The city of Mirepoix is unique because of its half-timbered houses and arcades supported by ancient oak beams. Many of the buildings in the market area date from the 1200′s and the beams look every bit that old!

Heidi, with the help of a local French chef, Jean Luc, selected the ingredients for tonight’s dinner. The idea was to see what was available and let that determine what the menu would be.

Something that you wouldn’t likely see in an American farmer’s market were crates full of live ducks and chickens from which you could choose. We decided to opt for butchered meat at the butcher shop under the arcade.

The prize find for the day was the mushroom seller who had a selection of cepes (French for porcinis), some of which were the size of your head. We had been told that you aren’t allowed to touch the produce or choose your own in French markets, but we found that not to be the case here.

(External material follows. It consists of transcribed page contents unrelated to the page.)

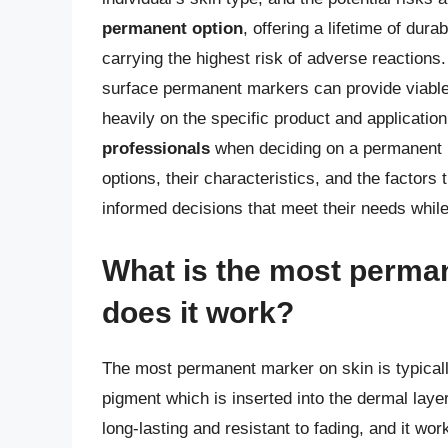
permanent option
, offering a lifetime of dur
carrying the highest risk of adverse reaction
surface permanent markers can provide viable 
heavily on the specific product and applicati
professionals
when deciding on a permanent m
options, their characteristics, and the factors
informed decisions that meet their needs while
What is the most perma
does it work?
The most permanent marker on skin is typicall
pigment which is inserted into the dermal layer
long-lasting and resistant to fading, and it w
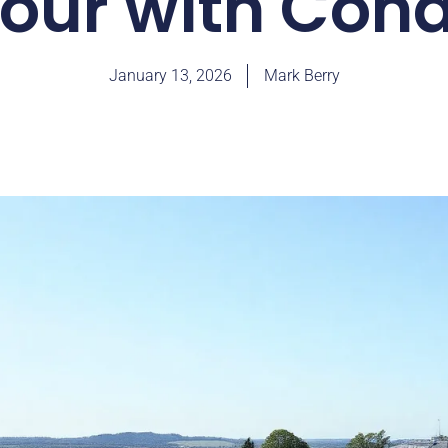
our with Cond
January 13, 2026
Mark Berry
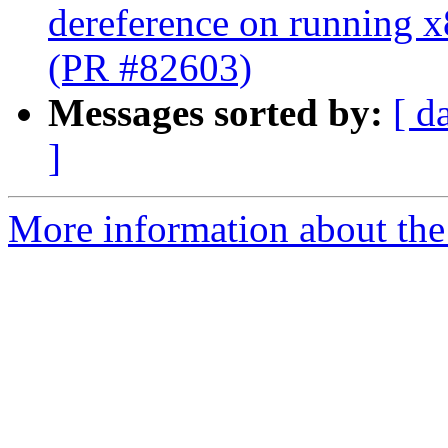
dereference on running x
(PR #82603)
Messages sorted by:
[ d
]
More information about the 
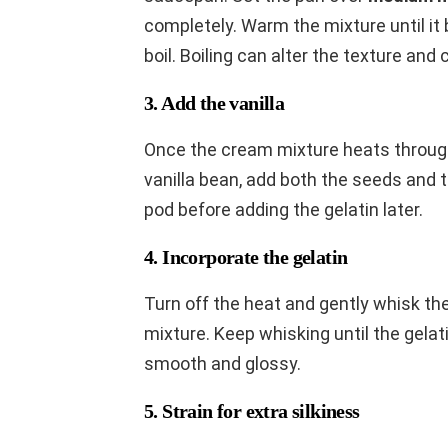
completely. Warm the mixture until it
boil. Boiling can alter the texture and 
3. Add the vanilla
Once the cream mixture heats through,
vanilla bean, add both the seeds and 
pod before adding the gelatin later.
4. Incorporate the gelatin
Turn off the heat and gently whisk th
mixture. Keep whisking until the gelat
smooth and glossy.
5. Strain for extra silkiness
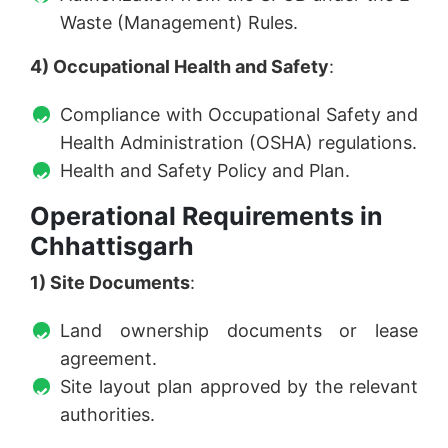
Waste (Management) Rules.
4) Occupational Health and Safety
:
Compliance with Occupational Safety and
Health Administration (OSHA) regulations.
Health and Safety Policy and Plan.
Operational Requirements in
Chhattisgarh
1) Site Documents
:
Land ownership documents or lease
agreement.
Site layout plan approved by the relevant
authorities.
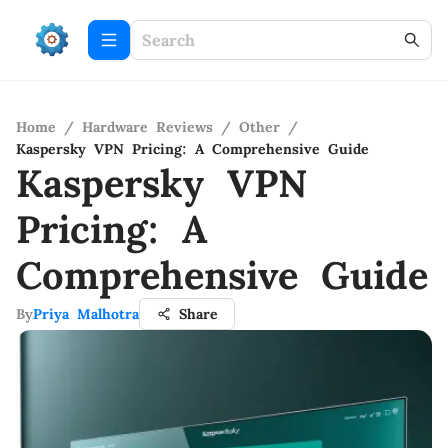
Home
/
Hardware Reviews
/
Other
/
Kaspersky VPN Pricing: A Comprehensive Guide
Kaspersky VPN
Pricing: A
Comprehensive Guide
By
Priya Malhotra
Share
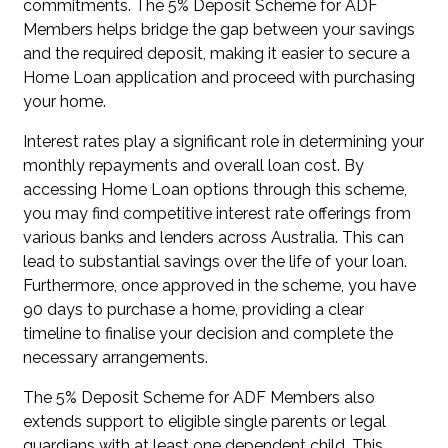
commitments. The 5% Deposit Scheme for ADF
Members helps bridge the gap between your savings
and the required deposit, making it easier to secure a
Home Loan application and proceed with purchasing
your home.
Interest rates play a significant role in determining your
monthly repayments and overall loan cost. By
accessing Home Loan options through this scheme,
you may find competitive interest rate offerings from
various banks and lenders across Australia. This can
lead to substantial savings over the life of your loan.
Furthermore, once approved in the scheme, you have
90 days to purchase a home, providing a clear
timeline to finalise your decision and complete the
necessary arrangements.
The 5% Deposit Scheme for ADF Members also
extends support to eligible single parents or legal
guardians with at least one dependent child. This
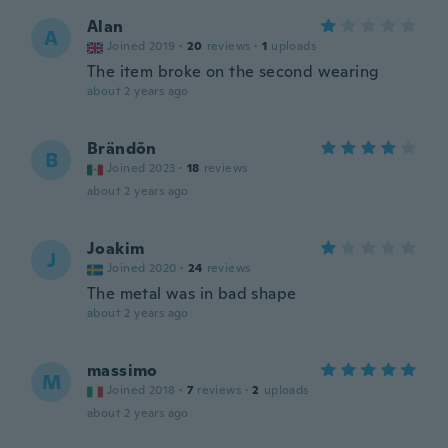
Alan
A
Joined 2019
·
20
reviews
·
1
uploads
The item broke on the second wearing
about 2 years ago
Brändõn
B
Joined 2023
·
18
reviews
about 2 years ago
Joakim
J
Joined 2020
·
24
reviews
The metal was in bad shape
about 2 years ago
massimo
M
Joined 2018
·
7
reviews
·
2
uploads
about 2 years ago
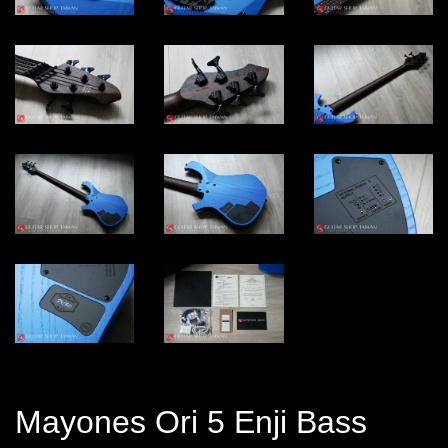
Mayones Ori 5 Enji Bass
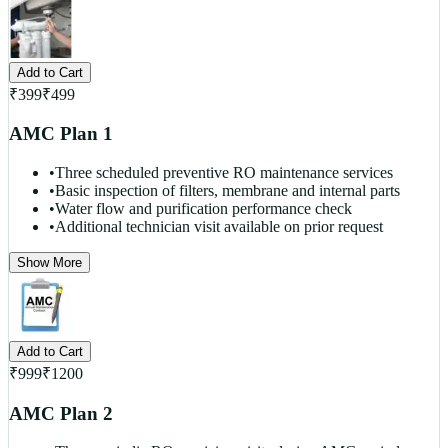
Add to Cart
₹
399
₹
499
AMC Plan 1
•
Three scheduled preventive RO maintenance services
•
Basic inspection of filters, membrane and internal parts
•
Water flow and purification performance check
•
Additional technician visit available on prior request
Show More
Add to Cart
₹
999
₹
1200
AMC Plan 2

One thing that was similar to our farmer’s markets was that there some booths run by Hispanics, including one who was selling his own CDs of Bolivian folk music. We had a short conversation in Spanish, which sounded SO clear to me after a week of struggling with French.

Here is the menu of our dinner, created from the ingredients purchased at the Mirepoix farmer’s market:

Sauteed mushrooms (cepes) on toast with roasted garlic
Pork, with apples, ginger and roasted root vegetables
Haricot verts with carmelized shallots
Citrus olive oil cake

Chestnuts

Mark K October 24th, 2007

chestnuts

Limoux is the area where sparkling wine – blanquette de Limoux – was first invented, long before the idea was “borrowed” by the people of the Champagne region. This picture was taken in Emile Satge’s blanquette tasting room down the street form our hotel. We had been invited to join the neighborhood in preparing chestnuts for the celebration of the end of the wine grape harvest to be held in the town square tomorrow night. We were issued knives and told to cut a small slit in the side of each chestnut, so that it wouldn’t explode when roasted.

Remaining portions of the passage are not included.